(Exercise prompt): Which lines run from the line with "Manutenção Predial Para Empresas" through the line with "Manutenção Preditiva Com Internet Das Coisas" in the entries below? Print them exactly, both ends included, and nothing more.

Data shown START

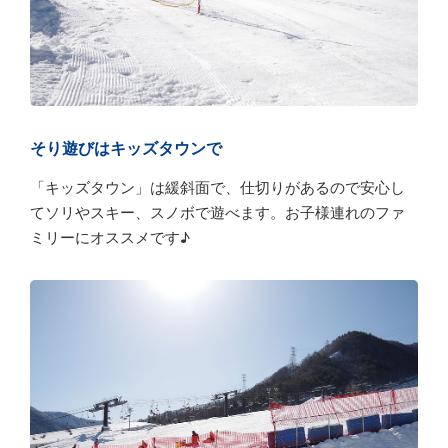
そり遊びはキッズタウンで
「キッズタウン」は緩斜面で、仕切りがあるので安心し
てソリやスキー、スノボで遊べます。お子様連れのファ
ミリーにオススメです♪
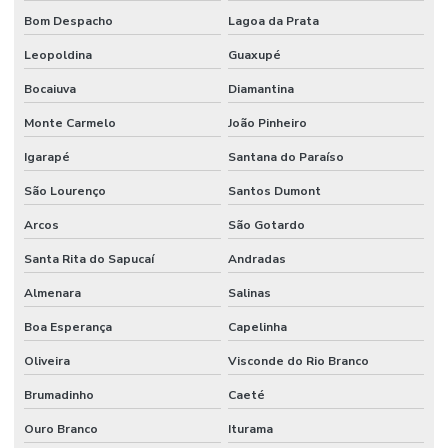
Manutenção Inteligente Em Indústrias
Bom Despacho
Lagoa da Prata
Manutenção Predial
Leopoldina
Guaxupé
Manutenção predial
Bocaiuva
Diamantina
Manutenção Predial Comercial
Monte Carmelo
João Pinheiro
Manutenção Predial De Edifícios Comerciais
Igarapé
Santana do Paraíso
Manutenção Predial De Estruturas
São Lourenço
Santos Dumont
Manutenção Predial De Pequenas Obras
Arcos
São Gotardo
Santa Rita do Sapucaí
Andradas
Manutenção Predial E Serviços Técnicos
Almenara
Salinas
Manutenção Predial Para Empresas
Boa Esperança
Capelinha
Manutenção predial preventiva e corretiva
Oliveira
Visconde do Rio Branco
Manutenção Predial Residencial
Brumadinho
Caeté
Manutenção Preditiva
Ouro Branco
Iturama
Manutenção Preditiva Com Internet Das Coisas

Data shown END
Data shown START

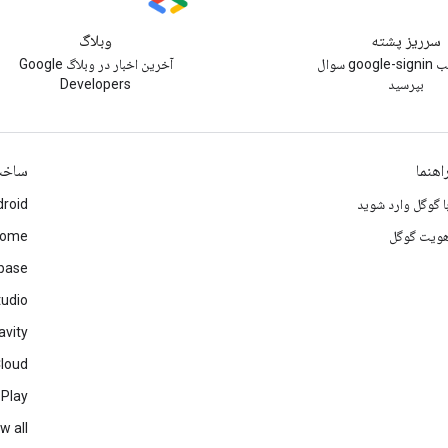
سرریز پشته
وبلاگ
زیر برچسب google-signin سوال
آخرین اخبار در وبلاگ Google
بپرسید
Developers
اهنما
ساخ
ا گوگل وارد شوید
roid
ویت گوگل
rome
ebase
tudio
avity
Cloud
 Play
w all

Data shown END

(Solved problem):
Manutenção Predial Para Empresas
Boa Esperança
Capelinha
Manutenção predial preventiva e corretiva
Oliveira
Visconde do Rio Branco
Manutenção Predial Residencial
Brumadinho
Caeté
Manutenção Preditiva
Ouro Branco
Iturama
Manutenção Preditiva Com Internet Das Coisas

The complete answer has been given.